Coming home feels different now. Every time I shove open the (old, warped and always stuck) front door I know I’ll be greeted by the patter of paws on wooden flooring as Houdini runs over to say hello. Knowing that someone is waiting makes returning to this dingy flat feel so much better, rather than a reminder of how this is all we can afford in a staggeringly expensive city; this flat – more like student accommodation than I would care to admit – is now much more of a home.
It’s also got easier to cut through the bullshit. A kitten crawling all over the keyboard? Well, do you really need to refresh Facebook for those updates? Will a new idea for a pitch really come faster if you’re clicking aimlessly through your multiple tabs? I’ve found myself taking more breaks from the screen, taking more time out just to enjoy the moment – even if the moment involves waving a cat wand about so Houdini can practice his pouncing skills. And as it turns out, that was time I needed away from everything, from depressing social media updates to even-more-depressing online bank statements, to take a deep breath and keep myself from burning out.

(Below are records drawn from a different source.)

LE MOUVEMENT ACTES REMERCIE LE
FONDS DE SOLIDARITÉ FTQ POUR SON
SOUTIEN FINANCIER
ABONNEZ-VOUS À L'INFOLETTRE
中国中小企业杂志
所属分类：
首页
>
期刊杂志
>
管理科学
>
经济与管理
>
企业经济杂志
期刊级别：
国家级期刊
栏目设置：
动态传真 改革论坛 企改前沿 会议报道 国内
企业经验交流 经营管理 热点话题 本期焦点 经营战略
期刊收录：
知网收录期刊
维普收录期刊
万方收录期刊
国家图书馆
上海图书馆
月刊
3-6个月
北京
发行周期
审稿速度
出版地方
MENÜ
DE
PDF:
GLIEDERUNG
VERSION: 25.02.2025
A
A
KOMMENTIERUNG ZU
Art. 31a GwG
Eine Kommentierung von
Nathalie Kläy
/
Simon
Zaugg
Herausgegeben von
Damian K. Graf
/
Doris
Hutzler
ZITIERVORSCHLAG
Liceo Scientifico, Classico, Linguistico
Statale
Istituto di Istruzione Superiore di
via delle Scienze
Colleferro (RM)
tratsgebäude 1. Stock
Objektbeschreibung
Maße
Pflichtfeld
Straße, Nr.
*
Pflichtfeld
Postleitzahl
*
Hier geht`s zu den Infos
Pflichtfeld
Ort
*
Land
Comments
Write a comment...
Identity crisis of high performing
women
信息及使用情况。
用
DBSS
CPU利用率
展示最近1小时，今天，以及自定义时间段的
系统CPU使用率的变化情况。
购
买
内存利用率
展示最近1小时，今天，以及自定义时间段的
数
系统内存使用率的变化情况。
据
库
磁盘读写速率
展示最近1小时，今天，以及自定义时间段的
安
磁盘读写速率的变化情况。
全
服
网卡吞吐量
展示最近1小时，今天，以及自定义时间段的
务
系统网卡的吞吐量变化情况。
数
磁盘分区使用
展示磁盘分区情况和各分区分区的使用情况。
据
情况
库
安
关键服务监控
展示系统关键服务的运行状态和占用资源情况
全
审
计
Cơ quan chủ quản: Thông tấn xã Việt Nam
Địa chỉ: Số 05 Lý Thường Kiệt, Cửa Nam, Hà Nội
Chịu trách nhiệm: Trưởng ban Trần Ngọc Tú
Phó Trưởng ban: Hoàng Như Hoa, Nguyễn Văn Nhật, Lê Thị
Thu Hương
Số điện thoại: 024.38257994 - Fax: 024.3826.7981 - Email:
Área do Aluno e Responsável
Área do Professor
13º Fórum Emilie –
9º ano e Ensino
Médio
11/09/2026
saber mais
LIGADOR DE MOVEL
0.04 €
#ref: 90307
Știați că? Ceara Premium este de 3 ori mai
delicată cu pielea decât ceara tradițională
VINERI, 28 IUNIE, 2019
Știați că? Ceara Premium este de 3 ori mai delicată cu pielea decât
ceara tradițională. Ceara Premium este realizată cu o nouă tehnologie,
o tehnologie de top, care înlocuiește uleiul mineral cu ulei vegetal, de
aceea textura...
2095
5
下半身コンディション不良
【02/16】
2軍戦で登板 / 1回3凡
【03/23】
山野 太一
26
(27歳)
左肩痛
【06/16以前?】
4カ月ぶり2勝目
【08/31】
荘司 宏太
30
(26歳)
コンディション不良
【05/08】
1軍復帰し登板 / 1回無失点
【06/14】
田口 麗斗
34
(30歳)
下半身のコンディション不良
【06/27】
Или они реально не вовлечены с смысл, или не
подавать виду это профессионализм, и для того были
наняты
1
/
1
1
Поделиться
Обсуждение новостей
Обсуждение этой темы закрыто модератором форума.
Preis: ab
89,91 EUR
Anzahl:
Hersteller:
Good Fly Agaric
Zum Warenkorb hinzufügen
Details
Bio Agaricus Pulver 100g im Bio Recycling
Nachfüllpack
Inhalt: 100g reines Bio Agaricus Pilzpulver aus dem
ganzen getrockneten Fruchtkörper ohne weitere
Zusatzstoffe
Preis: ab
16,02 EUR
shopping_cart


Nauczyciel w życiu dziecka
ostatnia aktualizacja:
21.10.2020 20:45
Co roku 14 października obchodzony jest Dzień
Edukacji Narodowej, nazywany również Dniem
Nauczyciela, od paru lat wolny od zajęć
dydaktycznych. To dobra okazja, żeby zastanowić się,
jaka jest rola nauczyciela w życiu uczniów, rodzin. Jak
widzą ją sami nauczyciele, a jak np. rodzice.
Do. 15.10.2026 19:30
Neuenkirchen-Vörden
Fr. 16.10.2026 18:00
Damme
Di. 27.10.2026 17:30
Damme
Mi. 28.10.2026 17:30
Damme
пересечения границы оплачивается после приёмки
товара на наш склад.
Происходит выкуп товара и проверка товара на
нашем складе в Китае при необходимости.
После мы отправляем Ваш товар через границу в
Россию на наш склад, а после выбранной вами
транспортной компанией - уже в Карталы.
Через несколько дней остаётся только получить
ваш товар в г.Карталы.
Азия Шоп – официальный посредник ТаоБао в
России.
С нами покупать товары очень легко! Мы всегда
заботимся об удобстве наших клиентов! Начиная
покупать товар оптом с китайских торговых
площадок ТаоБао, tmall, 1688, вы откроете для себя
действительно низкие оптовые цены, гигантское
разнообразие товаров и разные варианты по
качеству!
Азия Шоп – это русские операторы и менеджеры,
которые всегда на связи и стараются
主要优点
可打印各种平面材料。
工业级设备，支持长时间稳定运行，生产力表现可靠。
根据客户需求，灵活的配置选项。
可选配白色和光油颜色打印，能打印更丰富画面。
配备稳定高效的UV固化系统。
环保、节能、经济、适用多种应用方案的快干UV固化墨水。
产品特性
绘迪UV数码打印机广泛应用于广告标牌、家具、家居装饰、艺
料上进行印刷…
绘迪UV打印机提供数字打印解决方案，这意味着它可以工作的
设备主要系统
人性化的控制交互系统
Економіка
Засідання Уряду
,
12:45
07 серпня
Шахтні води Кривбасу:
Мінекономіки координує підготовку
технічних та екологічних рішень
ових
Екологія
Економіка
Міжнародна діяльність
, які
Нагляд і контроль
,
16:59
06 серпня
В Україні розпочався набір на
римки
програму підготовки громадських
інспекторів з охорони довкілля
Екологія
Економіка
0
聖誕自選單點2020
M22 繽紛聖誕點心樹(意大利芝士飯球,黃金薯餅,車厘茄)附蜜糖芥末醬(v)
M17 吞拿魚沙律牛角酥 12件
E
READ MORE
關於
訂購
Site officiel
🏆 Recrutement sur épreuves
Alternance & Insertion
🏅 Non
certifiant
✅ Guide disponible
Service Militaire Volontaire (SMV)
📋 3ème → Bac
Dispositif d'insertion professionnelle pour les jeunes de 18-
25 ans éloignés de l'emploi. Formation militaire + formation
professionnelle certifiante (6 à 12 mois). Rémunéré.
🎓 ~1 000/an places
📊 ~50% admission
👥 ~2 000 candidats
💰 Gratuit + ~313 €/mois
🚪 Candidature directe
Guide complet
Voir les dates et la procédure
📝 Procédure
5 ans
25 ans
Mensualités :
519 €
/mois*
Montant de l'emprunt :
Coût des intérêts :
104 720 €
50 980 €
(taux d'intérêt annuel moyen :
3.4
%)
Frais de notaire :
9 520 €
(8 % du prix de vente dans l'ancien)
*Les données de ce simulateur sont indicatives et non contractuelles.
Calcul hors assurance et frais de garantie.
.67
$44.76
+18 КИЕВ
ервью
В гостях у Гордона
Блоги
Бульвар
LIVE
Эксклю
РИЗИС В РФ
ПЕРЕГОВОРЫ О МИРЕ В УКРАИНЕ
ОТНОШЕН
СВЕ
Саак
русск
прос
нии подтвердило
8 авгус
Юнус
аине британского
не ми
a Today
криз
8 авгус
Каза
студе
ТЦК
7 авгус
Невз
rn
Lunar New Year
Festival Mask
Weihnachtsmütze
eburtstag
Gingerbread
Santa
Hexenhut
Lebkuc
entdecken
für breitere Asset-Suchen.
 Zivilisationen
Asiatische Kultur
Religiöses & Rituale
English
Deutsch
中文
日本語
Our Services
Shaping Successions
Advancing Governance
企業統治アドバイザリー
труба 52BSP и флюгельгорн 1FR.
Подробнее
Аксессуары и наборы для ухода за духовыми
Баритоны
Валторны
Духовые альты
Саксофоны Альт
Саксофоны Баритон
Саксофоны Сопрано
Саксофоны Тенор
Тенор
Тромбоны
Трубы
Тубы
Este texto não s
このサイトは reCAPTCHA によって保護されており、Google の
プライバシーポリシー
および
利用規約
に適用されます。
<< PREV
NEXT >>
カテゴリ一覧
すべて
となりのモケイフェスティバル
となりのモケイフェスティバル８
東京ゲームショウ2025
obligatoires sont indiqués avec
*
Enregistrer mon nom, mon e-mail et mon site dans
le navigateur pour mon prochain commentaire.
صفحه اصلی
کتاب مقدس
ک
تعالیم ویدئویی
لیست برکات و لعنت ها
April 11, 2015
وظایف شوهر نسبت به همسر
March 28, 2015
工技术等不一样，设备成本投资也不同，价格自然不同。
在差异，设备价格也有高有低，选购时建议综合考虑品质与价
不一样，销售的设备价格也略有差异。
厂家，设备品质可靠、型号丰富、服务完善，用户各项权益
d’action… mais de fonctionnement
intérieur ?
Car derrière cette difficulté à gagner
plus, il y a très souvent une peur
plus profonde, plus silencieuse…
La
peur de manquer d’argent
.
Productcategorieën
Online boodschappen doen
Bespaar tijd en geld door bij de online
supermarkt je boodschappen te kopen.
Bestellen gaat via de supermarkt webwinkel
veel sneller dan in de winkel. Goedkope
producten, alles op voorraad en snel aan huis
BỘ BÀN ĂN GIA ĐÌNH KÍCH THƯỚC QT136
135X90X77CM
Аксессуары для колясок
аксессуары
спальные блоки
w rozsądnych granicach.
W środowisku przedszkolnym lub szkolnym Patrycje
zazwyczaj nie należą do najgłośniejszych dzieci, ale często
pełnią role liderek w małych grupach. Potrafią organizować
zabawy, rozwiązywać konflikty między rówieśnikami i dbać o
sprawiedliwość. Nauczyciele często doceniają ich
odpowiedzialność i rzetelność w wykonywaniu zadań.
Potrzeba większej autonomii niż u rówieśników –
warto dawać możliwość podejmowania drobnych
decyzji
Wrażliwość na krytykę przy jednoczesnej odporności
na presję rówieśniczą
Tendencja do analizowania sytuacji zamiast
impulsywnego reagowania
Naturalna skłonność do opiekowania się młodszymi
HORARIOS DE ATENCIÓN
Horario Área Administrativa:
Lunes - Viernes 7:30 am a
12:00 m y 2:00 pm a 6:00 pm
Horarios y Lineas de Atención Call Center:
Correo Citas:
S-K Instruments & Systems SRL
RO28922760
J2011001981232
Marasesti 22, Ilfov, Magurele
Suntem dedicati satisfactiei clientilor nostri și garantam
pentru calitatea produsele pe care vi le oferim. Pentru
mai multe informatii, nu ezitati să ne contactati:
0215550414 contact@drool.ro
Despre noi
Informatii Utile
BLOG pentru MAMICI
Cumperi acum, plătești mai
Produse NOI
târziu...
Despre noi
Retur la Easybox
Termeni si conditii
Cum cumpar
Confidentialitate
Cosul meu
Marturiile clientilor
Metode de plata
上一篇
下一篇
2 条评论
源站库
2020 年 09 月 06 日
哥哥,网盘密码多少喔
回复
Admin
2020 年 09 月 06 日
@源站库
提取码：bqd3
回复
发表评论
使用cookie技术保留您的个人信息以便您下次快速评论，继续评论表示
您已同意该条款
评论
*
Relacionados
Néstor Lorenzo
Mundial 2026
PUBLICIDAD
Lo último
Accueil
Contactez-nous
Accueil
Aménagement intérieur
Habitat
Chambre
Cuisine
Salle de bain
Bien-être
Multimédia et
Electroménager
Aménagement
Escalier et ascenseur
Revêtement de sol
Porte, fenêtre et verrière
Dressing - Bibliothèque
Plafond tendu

I used to worry all the time about money, about job prospects, about future calamities real and imagined. I used to feel frustrated that every teacher I’d known emphasised hard work and determination – ‘meritocracy’, as we call it in Singapore – but no one told me about capitalism, a system in which hard work is often rewarded by overtime and underpayment. I used to get worn out, feeling like freelancing as a writer was about as effective (and profitable) as banging my head against a brick wall.
Calum will tell you that I still worry about all these things, that I still feel frustrated and lost and that there are (many) days when I simply can’t be bothered to leave the house. But I’ve also got better at recognising little victories: waking up on a lazy Sunday afternoon to find myself snugly sandwiched between my husband and my cat because we’ve all fallen asleep on the same pillow, and feeling completely satisfied with my place in the world. Watching Houdini tuck into his food and feeling some small sense of pride for being able to provide. Having a kitten sit on my chest while I’m sprawled on the sofa reading a book, and knowing that no matter how many pitch rejections I get, at least one creature in the world thinks I’m awesome.
I’m 27 years old this year and adult life feels nothing like we were told it would be when we were in school. At this point in life our parents had homes – paid for through mortgages they could actually afford – and children and stability from knowing they weren’t going to have to leave the country because of visas or the lack of employment opportunities.
What we have is a paycheque-to-paycheque lifestyle in a flat that costs what is, on a quiet month, almost my entire income, and work in an industry that is more interested in clickbait than the urgent social justice issues that drew us to the job in the first place. In a global climate where developed nations all over the world are freaking out about immigration, my transnational marriage trembles in the hands of human resource and immigration officials reviewing tedious paperwork and painstakingly-filled forms. It’s the part of being a “millennial” that they don’t tell you about.
But we have a cat. He’s a small cat, all black with a white patch on his belly, eyes turning from blue to green to yellow. He climbs chairs like a monkey and chases his tail. He runs ahead and hides behind doors, just so he can pounce on you and give you a ‘surprise’ (you better act like it’s a surprise) when you enter the room.
I don’t know whether I’ll ever be an established, award-winning journalist. I don’t think my parents will be nominating me for Daughter of the Year any time soon. I’m pretty sure I’m not the best wife in the world, and I’m not totally confident I know how to be one. But I have a cat I know how to love, and he doesn’t have to but follows me from room to room like a shadow on a sugar-high. And just like how he himself was forced out of a drainpipe from which he was too bewildered to emerge, this small, cheeky thing was the one thing that pushed me out of my funk.